(Source data)

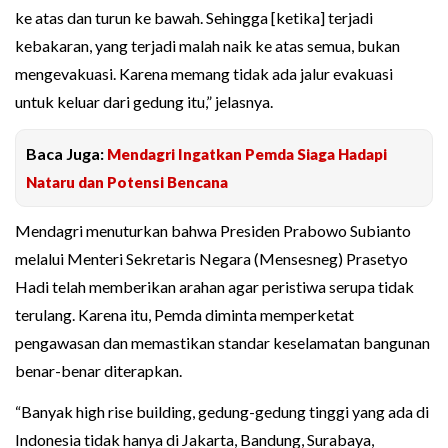
ke atas dan turun ke bawah. Sehingga [ketika] terjadi
kebakaran, yang terjadi malah naik ke atas semua, bukan
mengevakuasi. Karena memang tidak ada jalur evakuasi
untuk keluar dari gedung itu,” jelasnya.
Baca Juga:
Mendagri Ingatkan Pemda Siaga Hadapi
Nataru dan Potensi Bencana
Mendagri menuturkan bahwa Presiden Prabowo Subianto
melalui Menteri Sekretaris Negara (Mensesneg) Prasetyo
Hadi telah memberikan arahan agar peristiwa serupa tidak
terulang. Karena itu, Pemda diminta memperketat
pengawasan dan memastikan standar keselamatan bangunan
benar-benar diterapkan.
“Banyak high rise building, gedung-gedung tinggi yang ada di
Indonesia tidak hanya di Jakarta, Bandung, Surabaya,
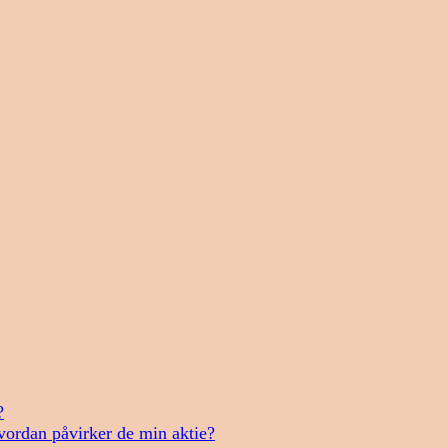
?
vordan påvirker de min aktie?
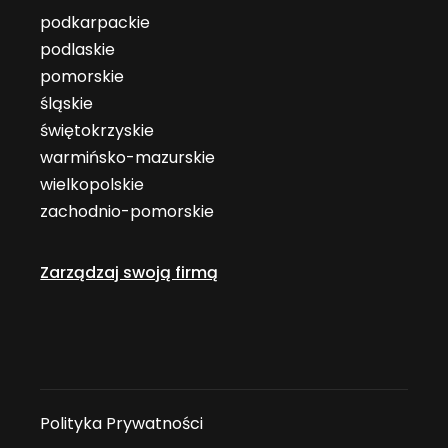
podkarpackie
podlaskie
pomorskie
śląskie
świętokrzyskie
warmińsko-mazurskie
wielkopolskie
zachodnio-pomorskie
Zarządzaj swoją firmą
Polityka Prywatności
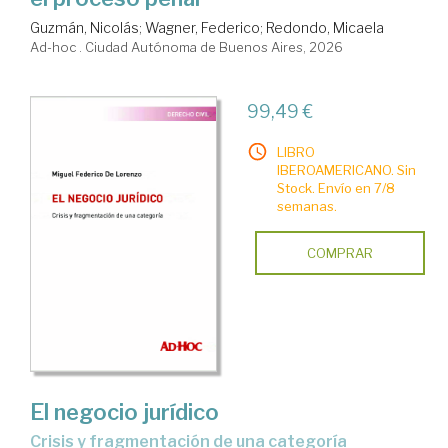
Guzmán, Nicolás
;
Wagner, Federico
;
Redondo, Micaela
Ad-hoc . Ciudad Autónoma de Buenos Aires, 2026
99,49 €
LIBRO
IBEROAMERICANO. Sin
Stock. Envío en 7/8
semanas.
COMPRAR
El negocio jurídico
crisis y fragmentación de una categoría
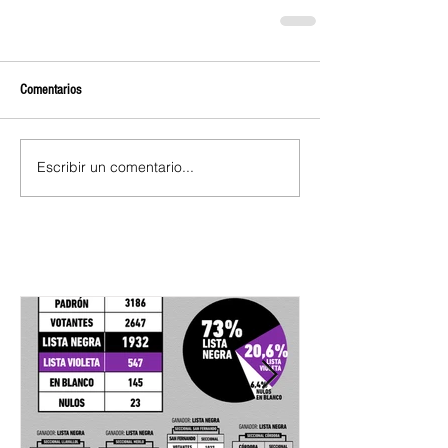
Comentarios
Escribir un comentario...
Entradas destacadas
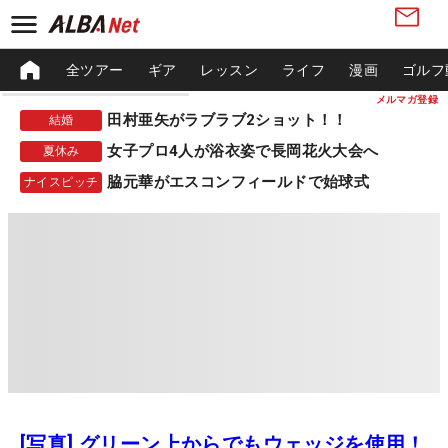
全ツアー
ギア
レッスン
ライフ
漫画
ゴルフ
メルマガ登録
田村亜矢がラブラブ2ショット！！
結婚
女子プロ4人が浴衣姿で長岡花火大会へ
夏休み
脇元華がエスコンフィールドで始球式
ナイスピッチ
[写真] グリーン上からでもウェッジを使用！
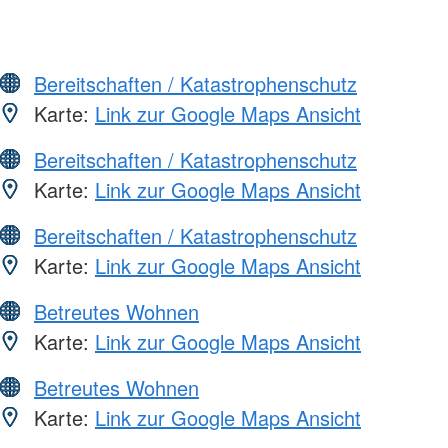
Bereitschaften / Katastrophenschutz
Karte:
Link zur Google Maps Ansicht
Bereitschaften / Katastrophenschutz
Karte:
Link zur Google Maps Ansicht
Bereitschaften / Katastrophenschutz
Karte:
Link zur Google Maps Ansicht
Betreutes Wohnen
Karte:
Link zur Google Maps Ansicht
Betreutes Wohnen
Karte:
Link zur Google Maps Ansicht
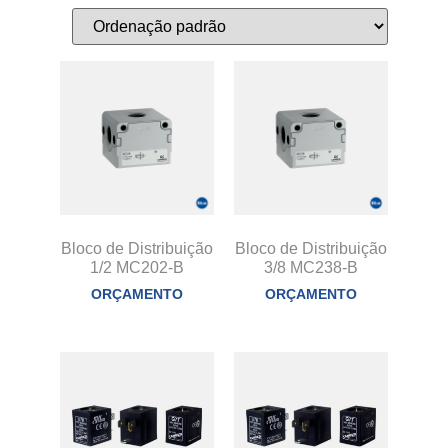
Bloco de Distribuição
Bloco de Distribuição
1/2 MC202-B
3/8 MC238-B
ORÇAMENTO
ORÇAMENTO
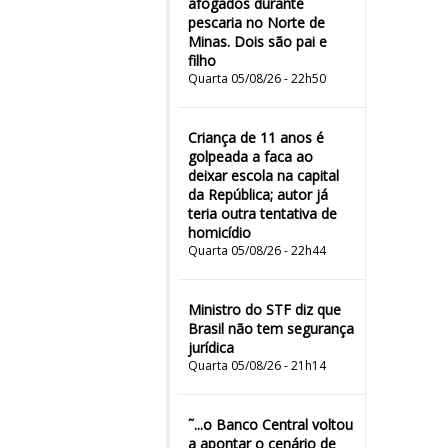
afogados durante
pescaria no Norte de
Minas. Dois são pai e
filho
Quarta 05/08/26 - 22h50
Criança de 11 anos é
golpeada a faca ao
deixar escola na capital
da República; autor já
teria outra tentativa de
homicídio
Quarta 05/08/26 - 22h44
Ministro do STF diz que
Brasil não tem segurança
jurídica
Quarta 05/08/26 - 21h14
˜...o Banco Central voltou
a apontar o cenário de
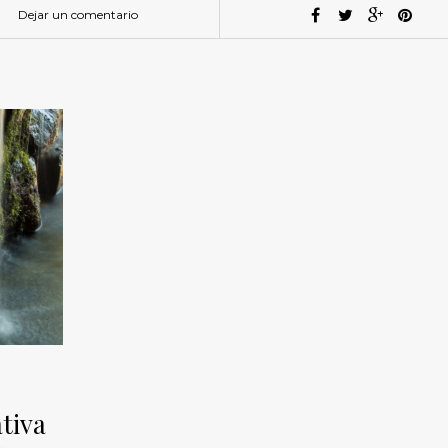
Dejar un comentario
tiva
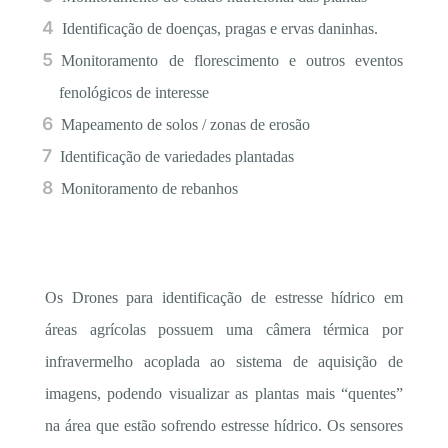
Identificação de doenças, pragas e ervas daninhas.
Monitoramento de florescimento e outros eventos
fenológicos de interesse
Mapeamento de solos / zonas de erosão
Identificação de variedades plantadas
Monitoramento de rebanhos
Os Drones para identificação de estresse hídrico em
áreas agrícolas possuem uma câmera térmica por
infravermelho acoplada ao sistema de aquisição de
imagens, podendo visualizar as plantas mais “quentes”
na área que estão sofrendo estresse hídrico. Os sensores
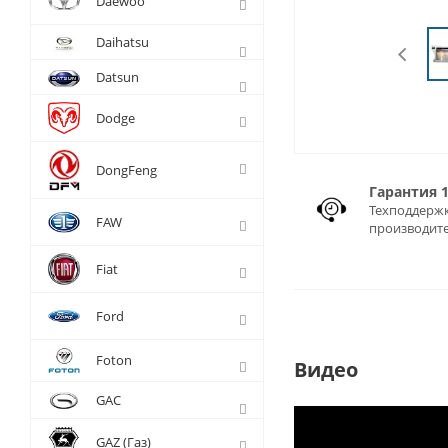
Daewoo
Daihatsu
Datsun
Dodge
DongFeng
Гарантия 
Техподдержк
FAW
производит
Fiat
Ford
Foton
Видео
GAC
GAZ (Газ)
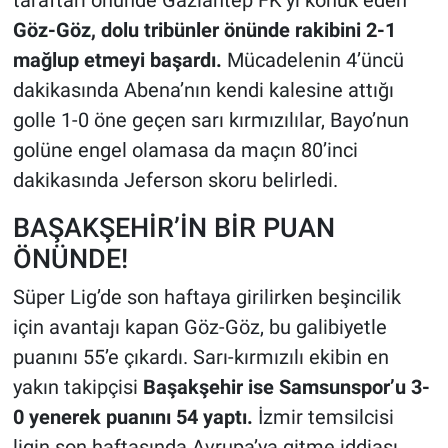
Göz-Göz, dolu tribünler önünde rakibini 2-1
mağlup etmeyi başardı.
Mücadelenin 4’üncü
dakikasında Abena’nın kendi kalesine attığı
golle 1-0 öne geçen sarı kırmızılılar, Bayo’nun
golüne engel olamasa da maçın 80’inci
dakikasında Jeferson skoru belirledi.
BAŞAKŞEHİR’İN BİR PUAN
ÖNÜNDE!
Süper Lig’de son haftaya girilirken beşincilik
için avantajı kapan Göz-Göz, bu galibiyetle
puanını 55’e çıkardı. Sarı-kırmızılı ekibin en
yakın takipçisi
Başakşehir ise Samsunspor’u 3-
0 yenerek puanını 54 yaptı.
İzmir temsilcisi
ligin son haftasında Avrupa’ya gitme iddiası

(End Source data)

* [Exercise aim]: Would you reproduce the lines above exactly, without carrying over the pictures?

* [Output for this task]:
ke atas dan turun ke bawah. Sehingga [ketika] terjadi
kebakaran, yang terjadi malah naik ke atas semua, bukan
mengevakuasi. Karena memang tidak ada jalur evakuasi
untuk keluar dari gedung itu,” jelasnya.
Baca Juga:
Mendagri Ingatkan Pemda Siaga Hadapi
Nataru dan Potensi Bencana
Mendagri menuturkan bahwa Presiden Prabowo Subianto
melalui Menteri Sekretaris Negara (Mensesneg) Prasetyo
Hadi telah memberikan arahan agar peristiwa serupa tidak
terulang. Karena itu, Pemda diminta memperketat
pengawasan dan memastikan standar keselamatan bangunan
benar-benar diterapkan.
“Banyak high rise building, gedung-gedung tinggi yang ada di
Indonesia tidak hanya di Jakarta, Bandung, Surabaya,
?
vordan påvirker de min aktie?
podkarpackie
podlaskie
pomorskie
śląskie
świętokrzyskie
warmińsko-mazurskie
wielkopolskie
zachodnio-pomorskie
Zarządzaj swoją firmą
Polityka Prywatności
Guzmán, Nicolás
;
Wagner, Federico
;
Redondo, Micaela
Ad-hoc . Ciudad Autónoma de Buenos Aires, 2026
99,49 €
LIBRO
IBEROAMERICANO. Sin
Stock. Envío en 7/8
semanas.
COMPRAR
El negocio jurídico
crisis y fragmentación de una categoría
Comentarios
Escribir un comentario...
Entradas destacadas
全ツアー
ギア
レッスン
ライフ
漫画
ゴルフ
メルマガ登録
田村亜矢がラブラブ2ショット！！
結婚
女子プロ4人が浴衣姿で長岡花火大会へ
夏休み
脇元華がエスコンフィールドで始球式
ナイスピッチ
[写真] グリーン上からでもウェッジを使用！
Bereitschaften / Katastrophenschutz
Karte:
Link zur Google Maps Ansicht
Bereitschaften / Katastrophenschutz
Karte:
Link zur Google Maps Ansicht
Bereitschaften / Katastrophenschutz
Karte:
Link zur Google Maps Ansicht
Betreutes Wohnen
Karte:
Link zur Google Maps Ansicht
Betreutes Wohnen
Karte:
Link zur Google Maps Ansicht
Bloco de Distribuição
Bloco de Distribuição
1/2 MC202-B
3/8 MC238-B
ORÇAMENTO
ORÇAMENTO
afogados durante
pescaria no Norte de
Minas. Dois são pai e
filho
Quarta 05/08/26 - 22h50
Criança de 11 anos é
golpeada a faca ao
deixar escola na capital
da República; autor já
teria outra tentativa de
homicídio
Quarta 05/08/26 - 22h44
Ministro do STF diz que
Brasil não tem segurança
jurídica
Quarta 05/08/26 - 21h14
˜...o Banco Central voltou
a apontar o cenário de
Dejar un comentario
tiva
Identificação de doenças, pragas e ervas daninhas.
Monitoramento de florescimento e outros eventos
fenológicos de interesse
Mapeamento de solos / zonas de erosão
Identificação de variedades plantadas
Monitoramento de rebanhos
Os Drones para identificação de estresse hídrico em
áreas agrícolas possuem uma câmera térmica por
infravermelho acoplada ao sistema de aquisição de
imagens, podendo visualizar as plantas mais “quentes”
na área que estão sofrendo estresse hídrico. Os sensores
Daewoo
Daihatsu
Datsun
Dodge
DongFeng
Гарантия 
Техподдержк
FAW
производит
Fiat
Ford
Foton
Видео
GAC
GAZ (Газ)
Göz-Göz, dolu tribünler önünde rakibini 2-1
mağlup etmeyi başardı.
Mücadelenin 4’üncü
dakikasında Abena’nın kendi kalesine attığı
golle 1-0 öne geçen sarı kırmızılılar, Bayo’nun
golüne engel olamasa da maçın 80’inci
dakikasında Jeferson skoru belirledi.
BAŞAKŞEHİR’İN BİR PUAN
ÖNÜNDE!
Süper Lig’de son haftaya girilirken beşincilik
için avantajı kapan Göz-Göz, bu galibiyetle
puanını 55’e çıkardı. Sarı-kırmızılı ekibin en
yakın takipçisi
Başakşehir ise Samsunspor’u 3-
0 yenerek puanını 54 yaptı.
İzmir temsilcisi
ligin son haftasında Avrupa’ya gitme iddiası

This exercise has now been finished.